We never originally saw ourselves as a company; we had a specific goal of staging these two plays. It wasn’t until we were prepping for our third show, The Awaited Visit, that we considered Nosedive to be an actual theatre company. Pete and I were pretty surprised at how quick and easy it was to stage a play: the time between our very first meeting and opening night was about four months. After mounting 12 productions as a company in a little more than six years, we’re still a little perplexed as to why so many companies spend years (Years!) developing one play and, more to the point, why so many playwrights seem fine with this. It seems like a whole lot of unnecessary foot-dragging that can be easily circumvented.
How did you decide on the name Nosedive Productions?
The joke answer I give when I’m asked this (and I’m asked this a lot) is: “We call ourselves Nosedive Productions because ‘Artistic and Financial Failure Productions’ is too long to fit on the promotional postcards.” Unfortunately, the real reason is less interesting. Nosedive Productions was the name of a fictitious production company I came up with in high school that I’d doodle on my notebook covers. When Pete and I got to work on staging Monkeys, our friend Adam Heffernan said that we needed to put a company name on the promo postcard to seem “legit.” I said it’d be Nosedive, since…well, why not? Considering we didn’t see ourselves as a “company” at the time and we had bigger things to worry about, it seemed as good a name as any.
You also have a theatre blog of your own. What's it called, and what exactly do you write about in it?
It’s called Jamespeak, and it’s at http://jamespeak.blogspot.com and also on Nosedive’s Web site, www.nosediveproductions.com. I write pretty much whatever’s going on with me at any given time, although I try to keep it as focused on theatre-related issues as possible. I write about what’s happening with Nosedive Productions, plays I’ve seen, rants on what I see as stupid or good trends in the theatre world, things like that. Every now and then I write about some film I’ve seen or gripe about the L Train or confess my infatuation with American Idol contestant Katharine McPhee, but I mainly write about theatre and Nosedive. I’m sure I’ll be nattering about this Plays and Playwrights book for a few entries.

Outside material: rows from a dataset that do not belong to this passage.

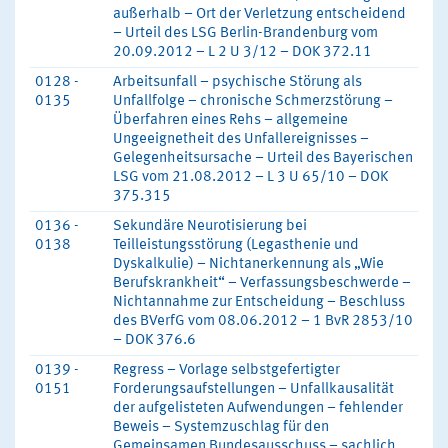
außerhalb – Ort der Verletzung entscheidend
– Urteil des LSG Berlin-Brandenburg vom
20.09.2012 – L 2 U 3/12 – DOK 372.11
0128 -
Arbeitsunfall – psychische Störung als
0135
Unfallfolge – chronische Schmerzstörung –
Überfahren eines Rehs – allgemeine
Ungeeignetheit des Unfallereignisses –
Gelegenheitsursache – Urteil des Bayerischen
LSG vom 21.08.2012 – L 3 U 65/10 – DOK
375.315
0136 -
Sekundäre Neurotisierung bei
0138
Teilleistungsstörung (Legasthenie und
Dyskalkulie) – Nichtanerkennung als „Wie
Berufskrankheit“ – Verfassungsbeschwerde –
Nichtannahme zur Entscheidung – Beschluss
des BVerfG vom 08.06.2012 – 1 BvR 2853/10
– DOK 376.6
0139 -
Regress – Vorlage selbstgefertigter
0151
Forderungsaufstellungen – Unfallkausalität
der aufgelisteten Aufwendungen – fehlender
Beweis – Systemzuschlag für den
Gemeinsamen Bundesausschuss – sachlich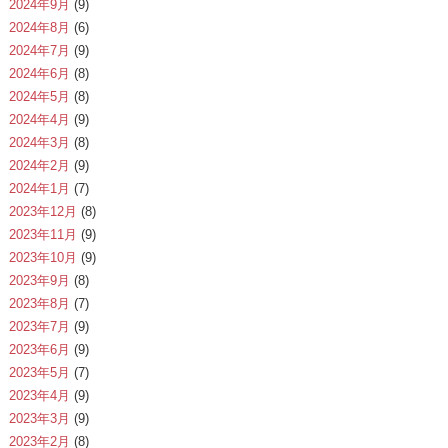
2024年9月
(9)
2024年8月
(6)
2024年7月
(9)
2024年6月
(8)
2024年5月
(8)
2024年4月
(9)
2024年3月
(8)
2024年2月
(9)
2024年1月
(7)
2023年12月
(8)
2023年11月
(9)
2023年10月
(9)
2023年9月
(8)
2023年8月
(7)
2023年7月
(9)
2023年6月
(9)
2023年5月
(7)
2023年4月
(9)
2023年3月
(9)
2023年2月
(8)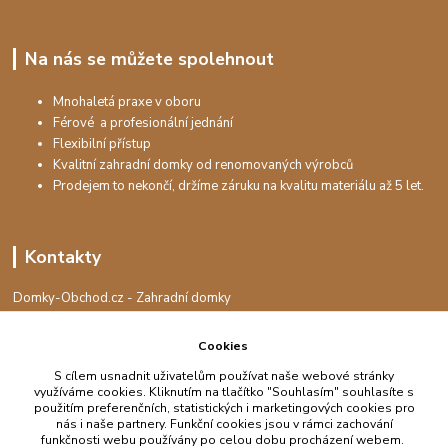
Na nás se můžete spolehnout
Mnohaletá praxe v oboru
Férové a profesionální jednání
Flexibilní přístup
Kvalitní zahradní domky od renomovaných výrobců
Prodejem to nekončí, držíme záruku na kvalitu materiálu až 5 let.
Kontakty
Domky-Obchod.cz - Zahradní domky
+420 730 501 925
(Po-Pá, 8-16 hod.)
Cookies
info@domky-obchod.cz
S cílem usnadnit uživatelům používat naše webové stránky
využíváme cookies. Kliknutím na tlačítko "Souhlasím" souhlasíte s
použitím preferenčních, statistických i marketingových cookies pro
nás i naše partnery. Funkční cookies jsou v rámci zachování
funkčnosti webu používány po celou dobu procházení webem.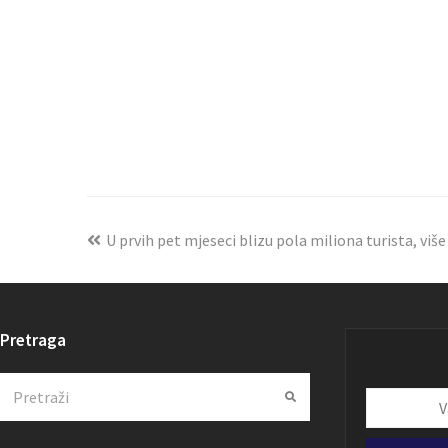
U prvih pet mjeseci blizu pola miliona turista, viš
Pretraga
Search
Submit
Vaša
email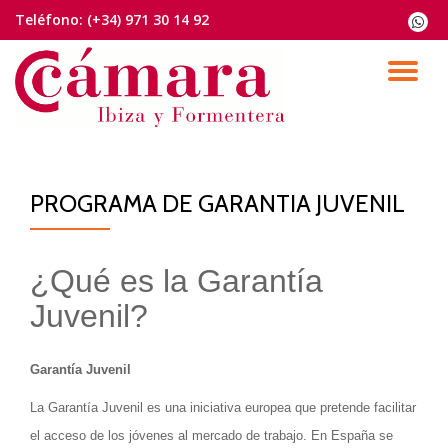
Teléfono:
(+34) 971 30 14 92
fa-
whats
Saltar
contenido
CA
NA
PROGRAMA DE GARANTIA JUVENIL
¿Qué es la Garantía
Juvenil?
Garantía Juvenil
La Garantía Juvenil es una iniciativa europea que pretende facilitar
el acceso de los jóvenes al mercado de trabajo. En España se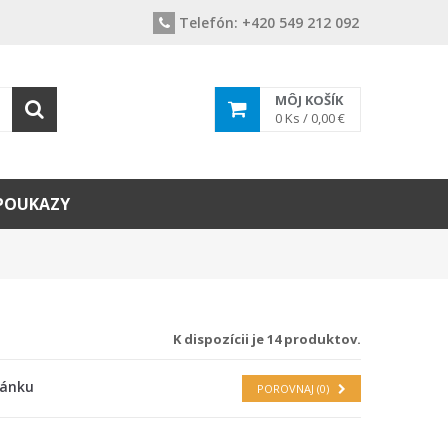
Telefón:
+420 549 212 092
MÔJ KOŠÍK
0
Ks /
0,00 €
POUKAZY
K dispozícii je 14 produktov.
ránku
POROVNAJ (
0
)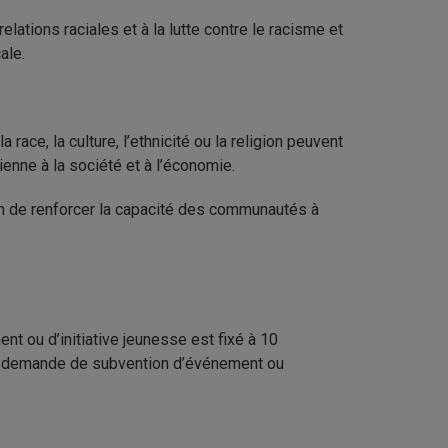
elations raciales et à la lutte contre le racisme et
cale.
 race, la culture, l’ethnicité ou la religion peuvent
ienne à la société et à l’économie.
in de renforcer la capacité des communautés à
t ou d’initiative jeunesse est fixé à 10
demande de subvention d’événement ou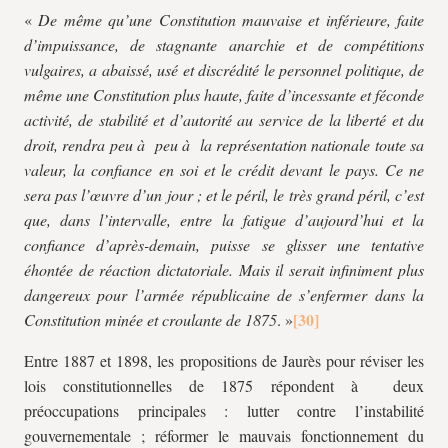
«
De même qu’une Constitution mauvaise et inférieure, faite
d’impuissance, de stagnante anarchie et de compétitions
vulgaires, a abaissé, usé et discrédité le personnel politique, de
même une Constitution plus haute, faite d’incessante et féconde
activité, de stabilité et d’autorité au service de la liberté et du
droit, rendra peu à peu à la représentation nationale toute sa
valeur, la confiance en soi et le crédit devant le pays. Ce ne
sera pas l’œuvre d’un jour ; et le péril, le très grand péril, c’est
que, dans l’intervalle, entre la fatigue d’aujourd’hui et la
confiance d’après-demain, puisse se glisser une tentative
éhontée de réaction dictatoriale. Mais il serait infiniment plus
dangereux pour l’armée républicaine de s’enfermer dans la
Constitution minée et croulante de 1875
. »
Entre 1887 et 1898, les propositions de Jaurès pour réviser les
lois constitutionnelles de 1875 répondent à deux
préoccupations principales : lutter contre l’instabilité
gouvernementale ; réformer le mauvais fonctionnement du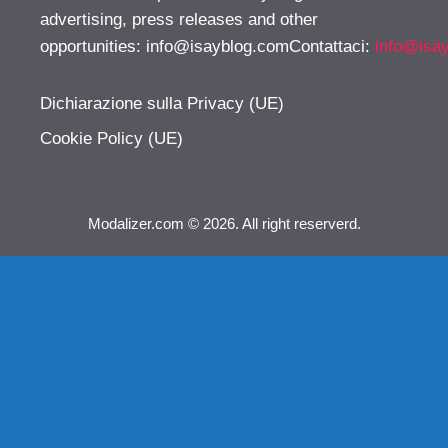
advertising, press releases and other
opportunities:
info@isayblog.comContattaci
:
info@isa
Dichiarazione sulla Privacy (UE)
Cookie Policy (UE)
Modalizer.com © 2026. All right reserverd.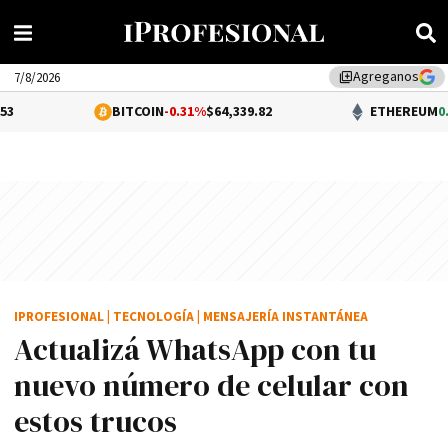
Agreganos
library_add
7/8/2026
BITCOIN
-0.31%
$64,339.82
ETHEREUM
0.32%
$1,903.60
IPROFESIONAL
|
TECNOLOGÍA
|
MENSAJERÍA INSTANTÁNEA
Actualizá WhatsApp con tu
nuevo número de celular con
estos trucos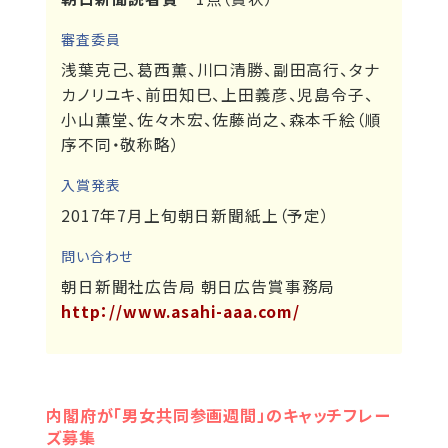
審査委員
浅葉克己、葛西薫、川口清勝、副田高行、タナ
カノリユキ、前田知巳、上田義彦、児島令子、
小山薫堂、佐々木宏、佐藤尚之、森本千絵（順
序不同・敬称略）
入賞発表
2017年7月上旬朝日新聞紙上（予定）
問い合わせ
朝日新聞社広告局 朝日広告賞事務局
http：//www.asahi-aaa.com/
内閣府が「男女共同参画週間」のキャッチフレー
ズ募集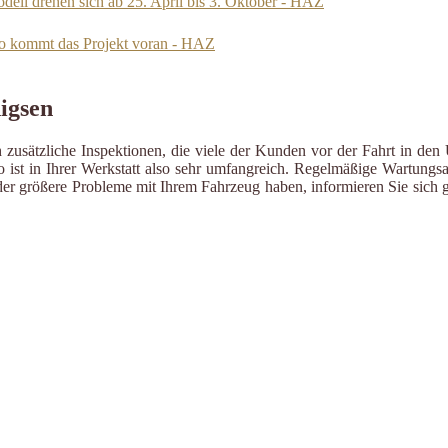
dell drehen sich ab 25. April bis 3. Oktober - HAZ
so kommt das Projekt voran - HAZ
igsen
zusätzliche Inspektionen, die viele der Kunden vor der Fahrt in den 
ist in Ihrer Werkstatt also sehr umfangreich. Regelmäßige Wartungsa
er größere Probleme mit Ihrem Fahrzeug haben, informieren Sie sich g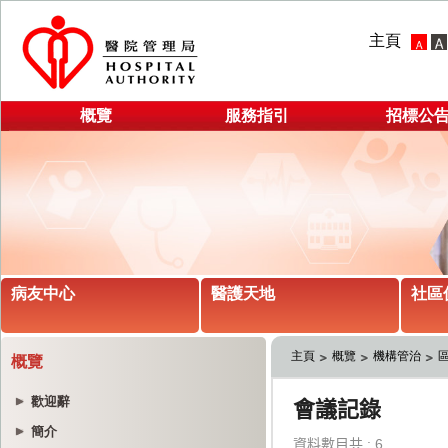
主頁
概覽
服務指引
招標公
病友中心
醫護天地
社區
主頁
概覽
機構管治
概覽
歡迎辭
簡介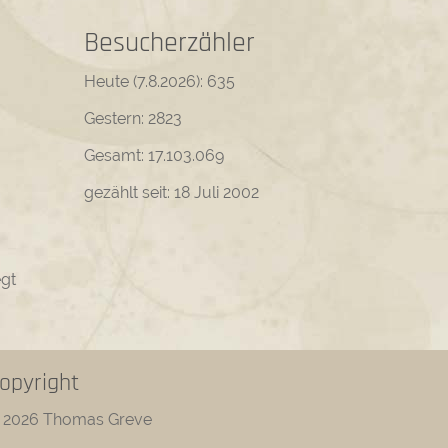
Besucherzähler
Heute (7.8.2026):
635
Gestern:
2823
Gesamt:
17.103.069
gezählt seit: 18 Juli 2002
egt
opyright
2026 Thomas Greve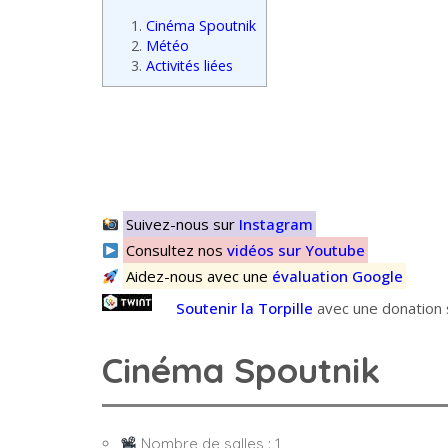
1.
Cinéma Spoutnik
2.
Météo
3.
Activités liées
Suivez-nous sur
Instagram
Consultez nos
vidéos sur Youtube
Aidez-nous avec une
évaluation Google
Soutenir la Torpille
avec une donation s
Cinéma Spoutnik
Nombre de salles : 1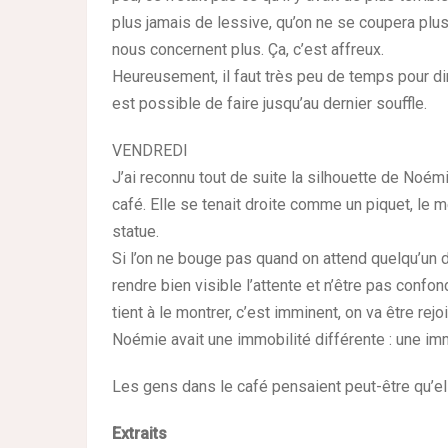
plus jamais de lessive, qu’on ne se coupera plus
nous concernent plus. Ça, c’est affreux.
Heureusement, il faut très peu de temps pour dir
est possible de faire jusqu’au dernier souffle.
VENDREDI
J’ai reconnu tout de suite la silhouette de Noém
café. Elle se tenait droite comme un piquet, le m
statue.
Si l’on ne bouge pas quand on attend quelqu’un dan
rendre bien visible l’attente et n’être pas confo
tient à le montrer, c’est imminent, on va être rejo
Noémie avait une immobilité différente : une imm
Les gens dans le café pensaient peut-être qu’elle 
Extraits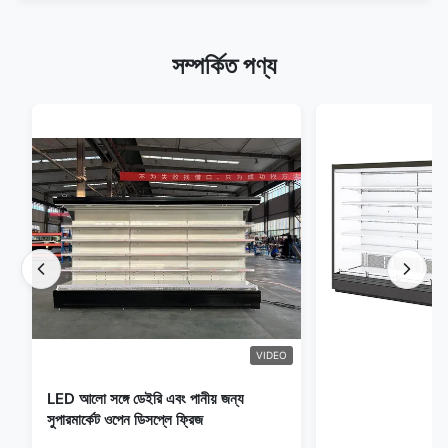
সম্পর্কিত পণ্য
VIDEO
LED আলো সঙ্গে ডেইরি এবং পানীয় জন্য
সুপারমার্কেট ওপেন ডিসপ্লে ফ্রিজ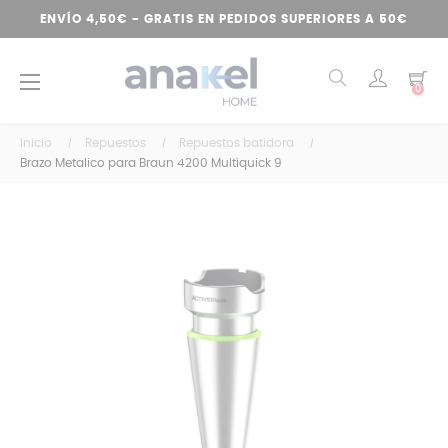
ENVÍO 4,50€ - GRATIS EN PEDIDOS SUPERIORES A 50€
Navegación
☰
0
de
palanca
Inicio
Repuestos
Repuestos batidora
Brazo Metalico para Braun 4200 Multiquick 9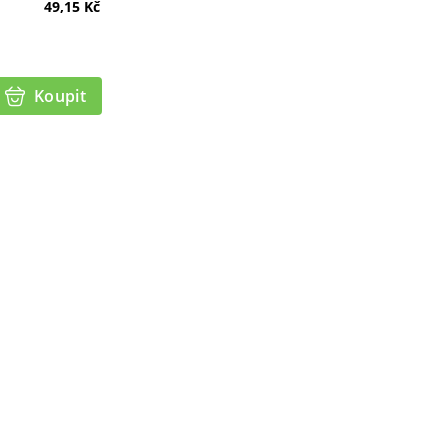
49,15
Kč
Koupit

Your blog is part of a larger and constantly growing circle of New York theatre blogs. What do you think blogs can contribute to the indie theatre scene that other outlets can't?
Well, the theatre blogs seem to be quicker to respond to what’s happening in the indie scene than most mainstream outlets, and that’s probably because the people maintaining the blogs are the ones making theatre in the indie scene. I should point out, however, that the theatre blogosphere is in the toddling stage, so I’m very curious to see what it looks like when it reaches adolescence and adulthood.
What will we be seeing next from you and Nosedive Productions?
A new play I’ve written called Suburban Peepshow, a flat-out silly comedy that will go up every weekend in April at Horse Trade’s Red Room.
Interview with James Comtois was conducted by Michael Criscuolo February 2007.